Perguntamos: É possível sermos livres? Podemos nós, na situação em que nos encontramos, condicionados, moldados por tantas influências, pela propaganda, pelos livros que lemos, pelo cinema, o rádio, as revistas - tudo isso a martelar-nos e a moldar-nos a mente - podemos nós viver, neste mundo, completamente livres, não só conscientemente, mas nas raízes mesmas de nosso ser? É este - assim me parece o desafio, o problema único. Porque, se não somos livres, não há amor: há ciúme, ansiedade, medo, domínio, cultivo do prazer - sexual ou outro. Se não somos livres, não podemos ver claramente e não há sensibilidade à beleza. Isto não são simples argumentos em prol da "teoria" de que o homem deve ser livre; uma tal teoria se torna, por sua vez, uma ideologia, e esta, a seu turno, separa as pessoas. Assim, se, para você, é este o problema central, o desafio máximo da vida, não há então nenhuma questão de ser feliz ou infeliz (isso se torna uma coisa secundária), de poder ou não conviver em paz com outros, ou de ser suas crenças e opiniões mais importantes que as de outrem. Tudo isso são problemas secundários, que serão resolvidos se o problema central for plena e profundamente compreendido e solucionado. Se, observando os fatos reais que lhe cercam e os fatos reais existentes dentro de você mesmo, sente realmente que é este o desafio único da vida; se percebe que a dependência das idéias, opiniões e juízos de outrem, a veneração da opinião pública, dos heróis, dos exemplos, geram a fragmentação e a desordem; se você vê claramente todo o mapa da existência humana, com suas nacionalidades e guerras, a separação entre seus deuses, sacerdotes e ideologias, o conflito, a angústia, o sofrimento; se você mesmo vê tudo isso, não como coisa ensinada por outrem, nem como ideia ou aspiração - surge então um estado de completa liberdade interior, não há medo da morte, e você e o orador estão em comunhão, em comunicação um com o outro.

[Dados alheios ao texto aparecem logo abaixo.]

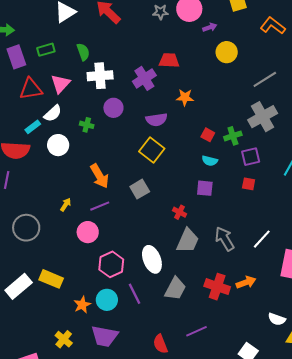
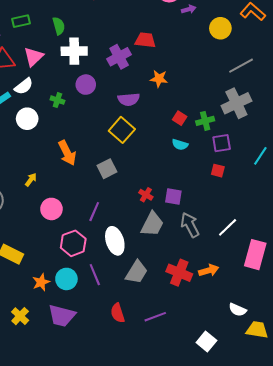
yellow circle: (227, 52) -> (220, 28), moved
purple square: (205, 188) -> (173, 196), moved
purple line: (100, 206) -> (94, 212), moved, turned -48
red semicircle: (160, 344) -> (118, 313), moved

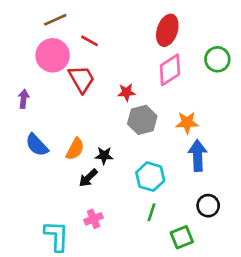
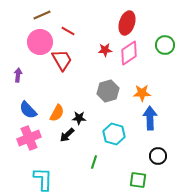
red star: (126, 92) -> (105, 50), moved
green line: (151, 212) -> (94, 162), moved
pink cross: (93, 219) -> (29, 138), moved, size x1.6
green square: (182, 237) -> (138, 180), turned 30

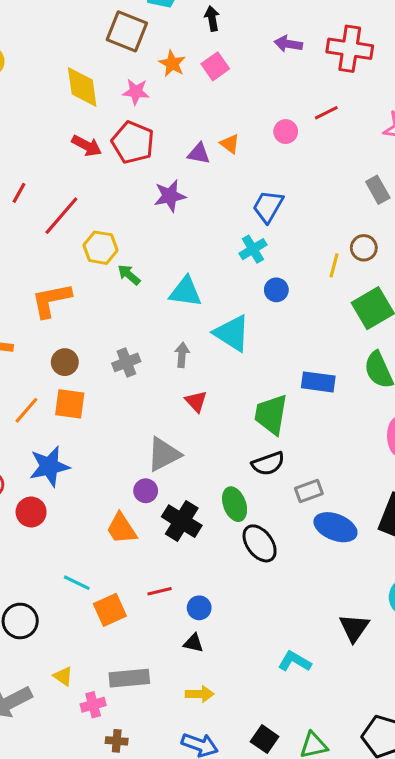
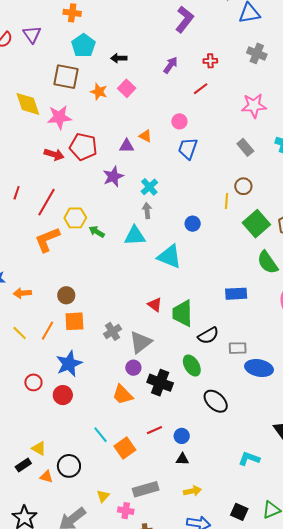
black arrow: (212, 19) -> (119, 58), turned -70
purple arrow: (288, 44) -> (171, 65), turned 126
red cross: (350, 49) -> (210, 61), size x0.5
yellow diamond: (82, 87) -> (28, 104), moved
pink star: (136, 92) -> (59, 117), moved, size x1.4
red line: (326, 113) -> (201, 89), moved
blue trapezoid: (268, 206) -> (188, 148), moved
cyan cross: (253, 249) -> (149, 187), moved
orange L-shape: (51, 300) -> (47, 240), moved
gray arrow: (182, 355) -> (147, 211), moved
gray cross: (126, 362) -> (112, 331), moved
blue rectangle: (318, 382) -> (236, 294), moved
green trapezoid: (271, 414) -> (183, 313), moved
gray rectangle: (309, 491) -> (238, 348), turned 30
black ellipse: (260, 543) -> (216, 401), moved
cyan line: (77, 583) -> (100, 435), turned 36
yellow triangle: (63, 676) -> (103, 496), turned 48
pink cross: (93, 705) -> (126, 511), turned 35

Mas se, para você, não é este o principal interesse, o principal desafio e você pergunta se é possível a um ente humano achar Deus, a Verdade, o Amor, etc. - então você não é livre e, nesse estado, como pode achar alguma coisa? Como pode explorar, viajar, com toda essa carga, todo esse medo que acumulou através de sucessivas gerações? É este o único problema: É possível aos entes humanos serem realmente livres?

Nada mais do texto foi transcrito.